In this video Elizabeth Henson explains some of the complex rules surrounding non-domiciled individuals in the UK and some key tax issues which may affect those looking to invest their cash here.
Investment remittance relief has been brought in to help with business investment – if you’re looking to invest in a business, this is worth taking into account as it provides a route for investing in the UK without this being treated as a taxable remittance.
If you will become deemed domiciled in the UK from 6 April 2013 (broadly been UK resident for 17 out of the last 20 tax years) you will then be liable to UK inheritance tax (IHT) on your worldwide assets. There may be IHT planning that can be done prior to becoming deemed UK domiciled to mitigate exposure to UK IHT on overseas assets. But you’ll need to speak to us as soon as possible if you’re in this position.

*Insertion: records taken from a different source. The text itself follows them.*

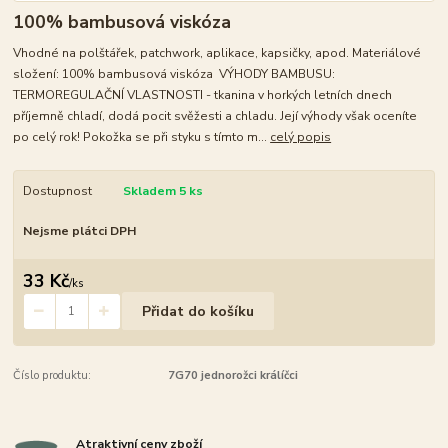
100% bambusová viskóza
Vhodné na polštářek, patchwork, aplikace, kapsičky, apod. Materiálové
složení: 100% bambusová viskóza VÝHODY BAMBUSU:
TERMOREGULAČNÍ VLASTNOSTI - tkanina v horkých letních dnech
příjemně chladí, dodá pocit svěžesti a chladu. Její výhody však oceníte
po celý rok! Pokožka se při styku s tímto m...
celý popis
Dostupnost
Skladem 5 ks
Nejsme plátci DPH
33 Kč
/
ks
Přidat do košíku
Číslo produktu:
7G70 jednorožci králíčci
Atraktivní ceny zboží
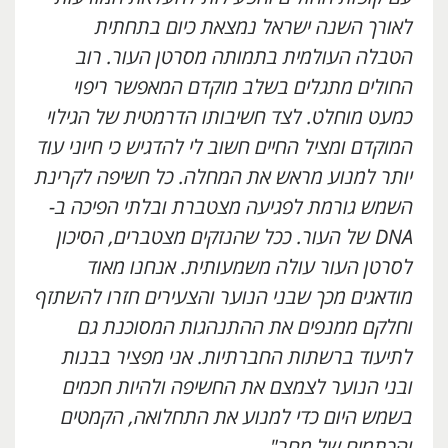
לאורך השנה ישראל נמצאת כיום בתחתית
הטבלה העולמית בתמותה מסרטן העור. רוב
החולים מתגלים בשלב מוקדם המאפשר ריפוי
כמעט מוחלט. לצד חשיבותו הדרמטית של הגילוי
המוקדם ומציל החיים חשוב לי להדגיש כי חיוני עוד
יותר למנוע מראש את המחלה. כל חשיפה לקרינת
השמש גורמת לפגיעה מצטברת ובלתי הפיכה ב-
DNA
של העור. ככל שהנזקים מצטברים, הסיכון
לסרטן העור עולה משמעותית. אנחנו מאוד
מודאגים מכך שבני הנוער והצעירים חזרו להשתזף
וחלקם ממנפים את ההתנהגות המסוכנת גם
לתיעוד ברשתות החברתיות. אני מפציר בבנות
ובני הנוער לצמצם את החשיפה ולהיות חכמים
בשמש היום כדי למנוע את התחלואה, הקמטים
והכתמים של מחר".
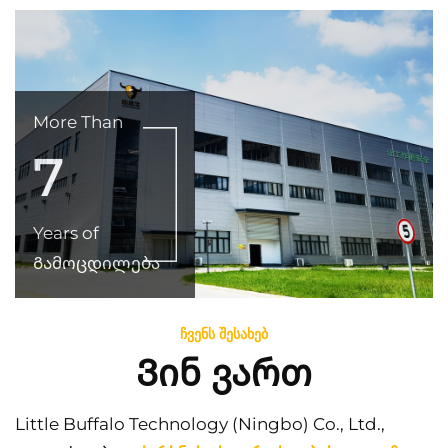
More Than
7
Years of
Გამოცდილება
ᲩᲕᲔᲜᲡ ᲨᲔᲡᲐᲮᲔᲑ
Ვინ ვართ
Little Buffalo Technology (Ningbo) Co., Ltd.,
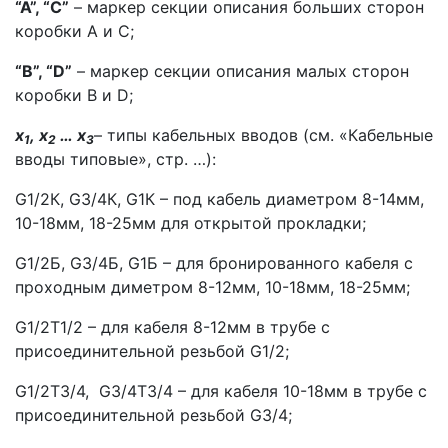
“A”, “C”
– маркер секции описания больших сторон
коробки А и С;
“B”, “D”
– маркер секции описания малых сторон
коробки B и D;
x
, x
… x
– типы кабельных вводов (см. «Кабельные
1
2
3
вводы типовые», стр. …):
G1/2К, G3/4К, G1К – под кабель диаметром 8-14мм,
10-18мм, 18-25мм для открытой прокладки;
G1/2Б, G3/4Б, G1Б – для бронированного кабеля с
проходным диметром 8-12мм, 10-18мм, 18-25мм;
G1/2T1/2 – для кабеля 8-12мм в трубе с
присоединительной резьбой G1/2;
G1/2T3/4, G3/4Т3/4 – для кабеля 10-18мм в трубе с
присоединительной резьбой G3/4;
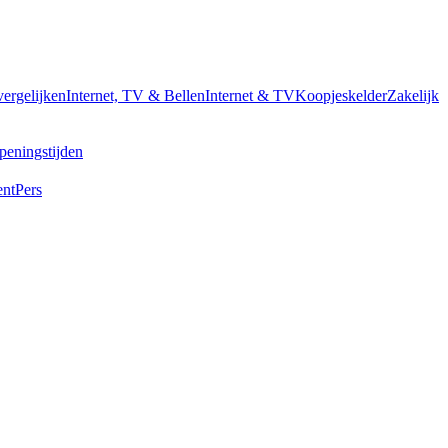
vergelijken
Internet, TV & Bellen
Internet & TV
Koopjeskelder
Zakelijk
peningstijden
ent
Pers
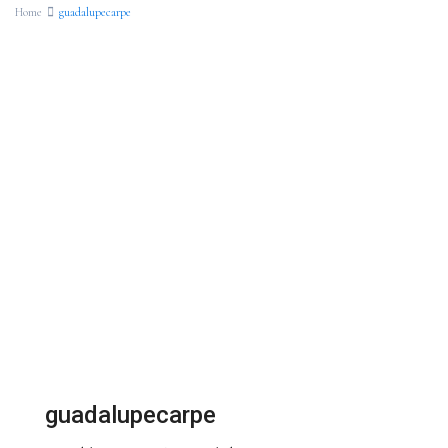
Home
guadalupecarpe
guadalupecarpe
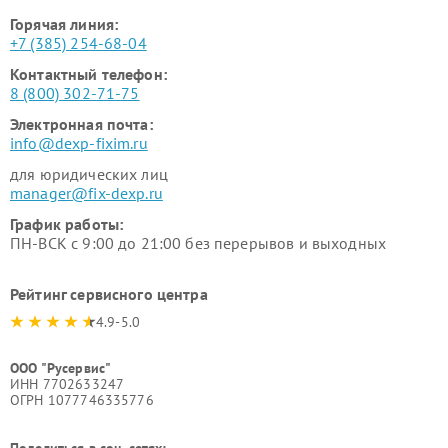
Горячая линия:
+7 (385) 254-68-04
Контактный телефон:
8 (800) 302-71-75
Электронная почта:
info@dexp-fixim.ru
для юридических лиц
manager@fix-dexp.ru
График работы:
ПН-ВСК с 9:00 до 21:00 без перерывов и выходных
Рейтинг сервисного центра
4.9-5.0
ООО "Русервис"
ИНН 7702633247
ОГРН 1077746335776
Поделиться в соц. сетях:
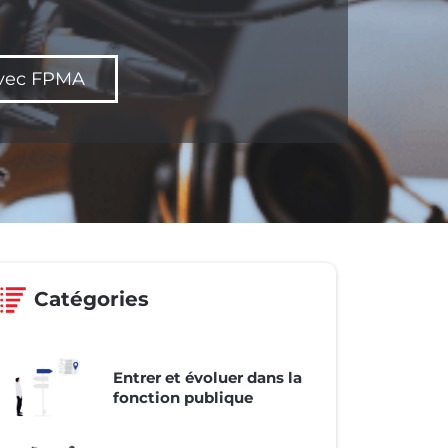
 avec FPMA
Catégories
Entrer et évoluer dans la
fonction publique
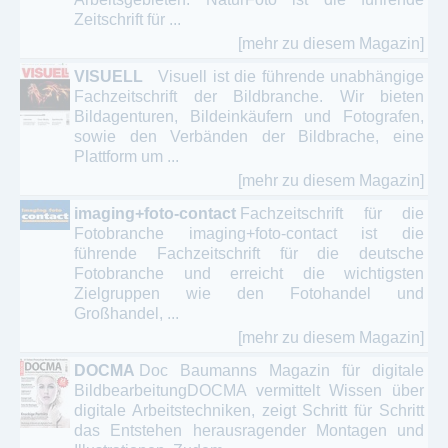
Zeitschrift für ...
[mehr zu diesem Magazin]
VISUELL
Visuell ist die führende unabhängige
Fachzeitschrift der Bildbranche. Wir bieten
Bildagenturen, Bildeinkäufern und Fotografen,
sowie den Verbänden der Bildbrache, eine
Plattform um ...
[mehr zu diesem Magazin]
imaging+foto-contact
Fachzeitschrift für die
Fotobranche imaging+foto-contact ist die
führende Fachzeitschrift für die deutsche
Fotobranche und erreicht die wichtigsten
Zielgruppen wie den Fotohandel und
Großhandel, ...
[mehr zu diesem Magazin]
DOCMA
Doc Baumanns Magazin für digitale
BildbearbeitungDOCMA vermittelt Wissen über
digitale Arbeitstechniken, zeigt Schritt für Schritt
das Entstehen herausragender Montagen und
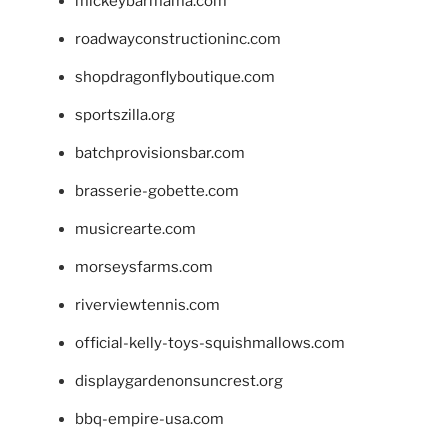
mickeybarmama.com
roadwayconstructioninc.com
shopdragonflyboutique.com
sportszilla.org
batchprovisionsbar.com
brasserie-gobette.com
musicrearte.com
morseysfarms.com
riverviewtennis.com
official-kelly-toys-squishmallows.com
displaygardenonsuncrest.org
bbq-empire-usa.com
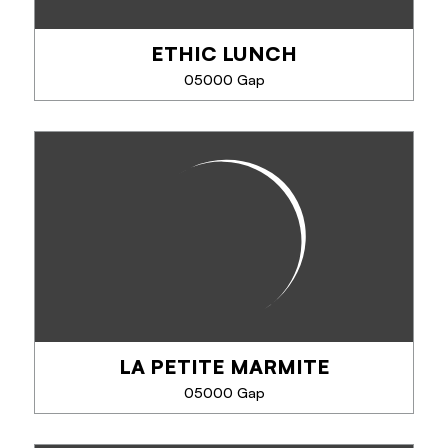
ETHIC LUNCH
TÉLÉPHONE
05000 Gap
EN SAVOIR PLUS
ETHIC LUNCH
Ethic Lunch vous accueille dans un cadre
chaleureux et moderne, conçu pour vos pauses
déjeuner et instants café. Notre concept repose
sur 3 piliers : une cuisine équilibrée, des...
LA PETITE MARMITE
EN SAVOIR PLUS
05000 Gap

There have been recently announced changes in respect of high-value (ie over £2m) UK residential property held by ‘non-natural persons’ (broadly companies and partnerships with corporate partners). These changes have brought in a new annual charge from 1 April 2013 as well as capital gains tax (CGT) from 6 April 2013.
See the section on "Preserving your assets" for more detail regarding the impacts, however we can assist with reviewing existing property holdings or advise on the best structure to use to purchase new UK residential property given your non-domicile status."
As a non-UK domiciled individual the use of offshore trusts remains an effective method for ownership of assets. But the use of trusts is a complex area and we would advise professional advice is taken before such structures are considered.
As part of your remittance basis planning you may wish to think about segregating your funds overseas to ensure your remittances are clean capital and not income/gains (which would be taxable upon being remitted)
Non-UK domiciled individuals are still subject to UK inheritance tax on their UK situs assets. You should ensure you have a will in place to govern your UK and overseas assets and to ensure your estate planning is implemented.